L’emplacement du port ensablé et de la cité de Classis, couverte d’alluvions, commence seulement à se préciser. On ne connaissait jusqu’en 1960 que quelques nécropoles ou routes antiques, des toponymes et les deux églises de Saint-Apollinaire-in-Classe et de Saint-Sévère (détruite). La prospection aérienne et les sondages au sol ont permis de localiser avec quelque vraisemblance les bassins et les canaux antiques et surtout de retrouver la plupart des églises disparues mais connues par les textes.

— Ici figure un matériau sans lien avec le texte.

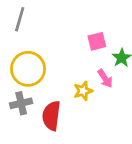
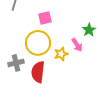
pink square: (97, 41) -> (45, 18), moved
yellow circle: (28, 69) -> (38, 43), moved

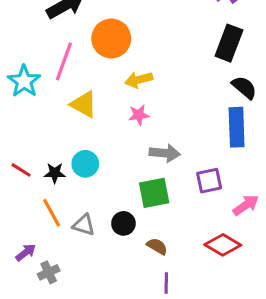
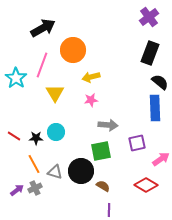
yellow triangle: (84, 104) -> (55, 93), turned 30
black circle: (123, 223) -> (81, 171), size x1.6
gray cross: (49, 272) -> (35, 188), moved

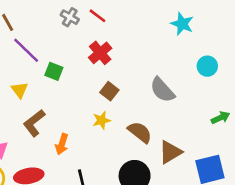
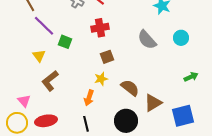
red cross: (100, 53) -> (100, 28), turned 30
gray semicircle: (162, 90) -> (147, 40), moved
brown square: (109, 91) -> (107, 57), turned 32
orange arrow: (62, 144) -> (89, 98), moved

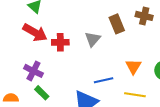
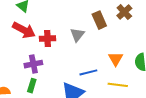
brown cross: (144, 16) -> (124, 12), turned 35
purple cross: (33, 71) -> (33, 64), moved, turned -36
green rectangle: (42, 93) -> (32, 86), turned 64

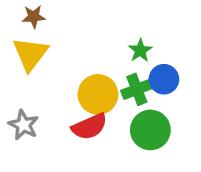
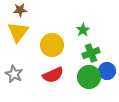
blue circle: (164, 79) -> (107, 71), moved
green cross: (137, 89) -> (91, 53), moved
yellow circle: (98, 94) -> (52, 45), moved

L’agglomération se situait le long de la via Popilia au sud des Fiumi uniti vers Saint-Apollinaire au sud-est et Saint-Sévère au nord-ouest. Le port se trouverait un peu plus au nord vers les Fiumi uniti, au sud de Santa-Maria-in-Porto-Fuori.
Outre la via Popilia, une autre route, la via Caesarea, joignait Classis à Ravenne. Le long de cette route s’est constitué un faubourg, nommé aussi Caesarea, qui fait de Ravenne, au dire des auteurs tardifs, une ville «triple».
Ravenne paléochrétienne et byzantine
Le christianisme apparaît à Classis vers le IIe siècle. Le fondateur de la communauté serait Apollinaire, martyr ou confesseur, d’abord enterré à Classis et titulaire de la célèbre basilique, puis, après le transfert du corps, d’une autre à Ravenne. L’évêque Sévère, du IVe siècle, fut aussi considéré comme un saint et honoré d’une église à Classis. Le siège épiscopal fut transféré à Ravenne à la fin du IVe siècle: l’évêque Ursus construisit (vers 395-396?) la nouvelle cathédrale à la limite de la ville romaine, d’où une extension de celle-ci vers le sud-est d’après Testi Rasponi. C’est à travers l’histoire des évêques de Ravenne, écrite au IXe siècle par le moine Agnellus, que la vie de la cité nous est surtout connue.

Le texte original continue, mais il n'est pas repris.